Le printemps est là mais je ne le vois pas.

Samedi soir, pas un chat dehors, la télé regorge de propagande crasse et autres programmes abrutissants. Nous entamons notre troisième pseudo-confinement, avec assez de liberté pour laisser circuler le virus et assez de restrictions pour saper le moral de tous.

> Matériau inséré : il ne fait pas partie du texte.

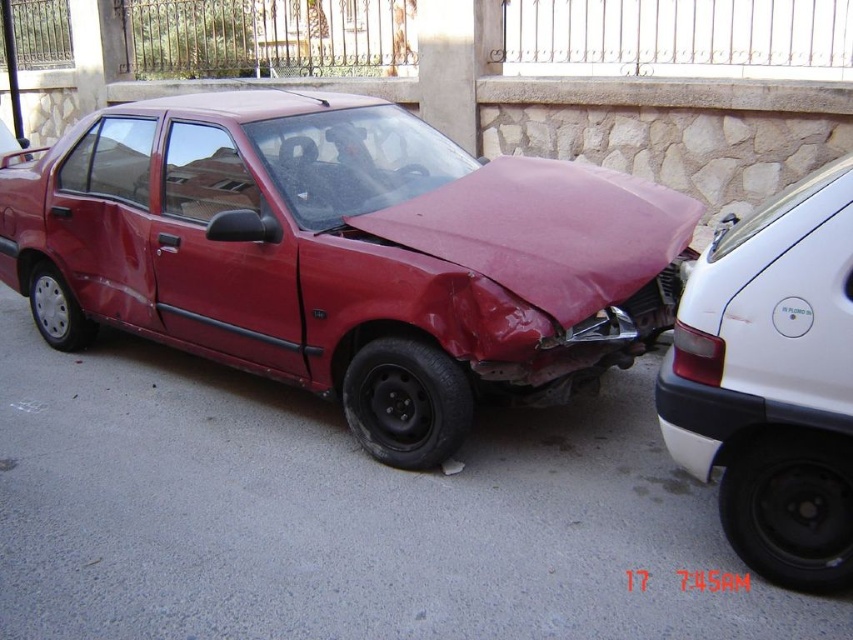 Question: Can you confirm if matte red car at center is bigger than white matte car at right?

Choices:
 (A) yes
 (B) no

Answer: (A)

Question: Which of the following is the farthest from the observer?

Choices:
 (A) (595, 336)
 (B) (842, 486)

Answer: (A)

Question: Does matte red car at center have a smaller size compared to white matte car at right?

Choices:
 (A) yes
 (B) no

Answer: (B)

Question: Which point is farther to the camera?

Choices:
 (A) matte red car at center
 (B) white matte car at right

Answer: (A)

Question: Does matte red car at center appear over white matte car at right?

Choices:
 (A) no
 (B) yes

Answer: (B)

Question: Which point is closer to the camera?

Choices:
 (A) (746, 506)
 (B) (167, 161)

Answer: (A) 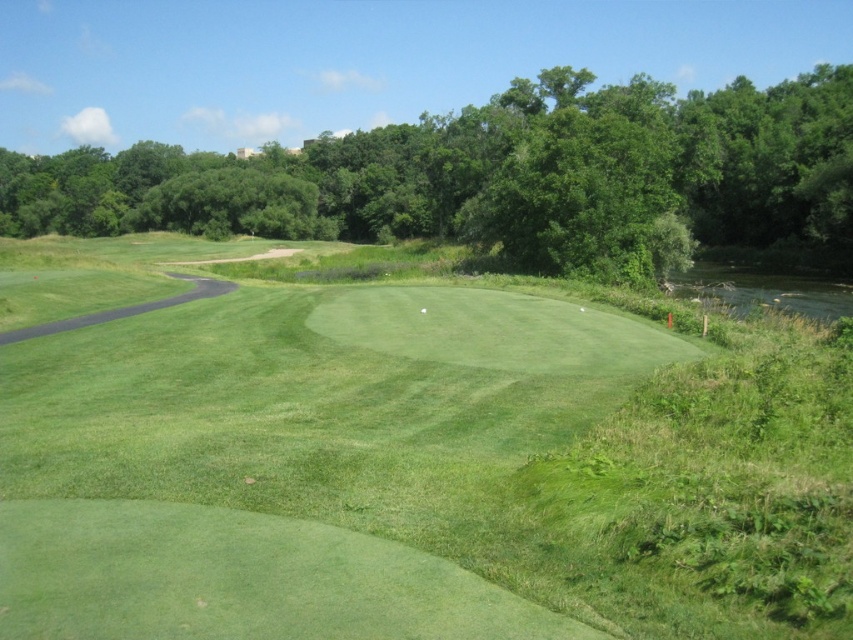 Question: Does green grassy golf course at center appear under green leafy tree at upper center?

Choices:
 (A) no
 (B) yes

Answer: (B)

Question: Which object is closer to the camera taking this photo?

Choices:
 (A) green leafy tree at upper center
 (B) green grassy golf course at center

Answer: (B)

Question: Among these points, which one is farthest from the camera?

Choices:
 (A) (408, 289)
 (B) (318, 214)

Answer: (B)

Question: Is green grassy golf course at center to the right of green leafy tree at upper center from the viewer's perspective?

Choices:
 (A) yes
 (B) no

Answer: (B)

Question: Which object is closer to the camera taking this photo?

Choices:
 (A) green grassy golf course at center
 (B) green leafy tree at upper center

Answer: (A)

Question: Does green grassy golf course at center have a larger size compared to green leafy tree at upper center?

Choices:
 (A) no
 (B) yes

Answer: (A) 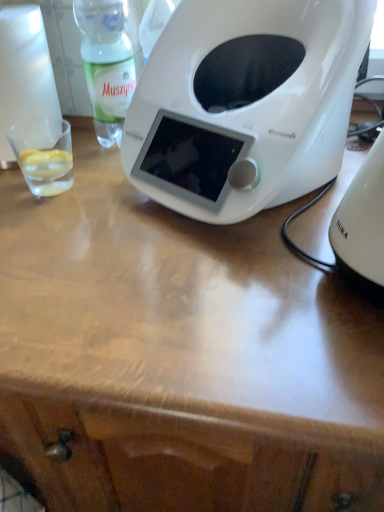 Question: Is the depth of green translucent bottle at upper left less than that of white paper towel at left?

Choices:
 (A) yes
 (B) no

Answer: (B)

Question: Does green translucent bottle at upper left appear on the left side of white paper towel at left?

Choices:
 (A) yes
 (B) no

Answer: (B)

Question: Is white paper towel at left inside green translucent bottle at upper left?

Choices:
 (A) no
 (B) yes

Answer: (A)

Question: Is green translucent bottle at upper left turned away from white paper towel at left?

Choices:
 (A) no
 (B) yes

Answer: (A)

Question: Is green translucent bottle at upper left further to the viewer compared to white paper towel at left?

Choices:
 (A) yes
 (B) no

Après un long réveil et une bonne chiasse, ma femme m'adresse à peine la parole et je m'interroge sur ses motivations: j'hésite entre l'engueulade avec mon frère au dîner clandestin d'hier soir, mon humeur particulièrement exécrable depuis des mois, ou son aliénation numériquo-professionnelle.

Aujourd'hui je n'ai parlé qu'à deux personnes hors de chez moi : le boucher, qui fait toujours la gueule, et une ex-psychologue déprimée, rencontrée par hasard. Son histoire m'a parue presque caricaturale : ascendants décimés, abandonnée par ses descendants, discours défaitiste et visage déconfit. Que du bonheur. On a marché ensemble, enfin, elle m'a suivi et j'ai tenté quelques tirades de réconfort, sans trop y croire moi-même. En bon connard antipathique, je n'ai ressenti aucune compassion, rien, juste une prise de conscience de mon propre déni émotionnel. Après avoir semé “la personne”, j'ai cru trouver un coin propice au lâcher prise, dans une belle petite clairière au bout d'un chemin. C'était sans compter la présence d'une caméra de surveillance, bien camouflée dans un arbre et qui eut vite fait de réveiller mon inconfort psychologique.

Quoi d'autre ?

Le printemps est là mais je ne le vois pas.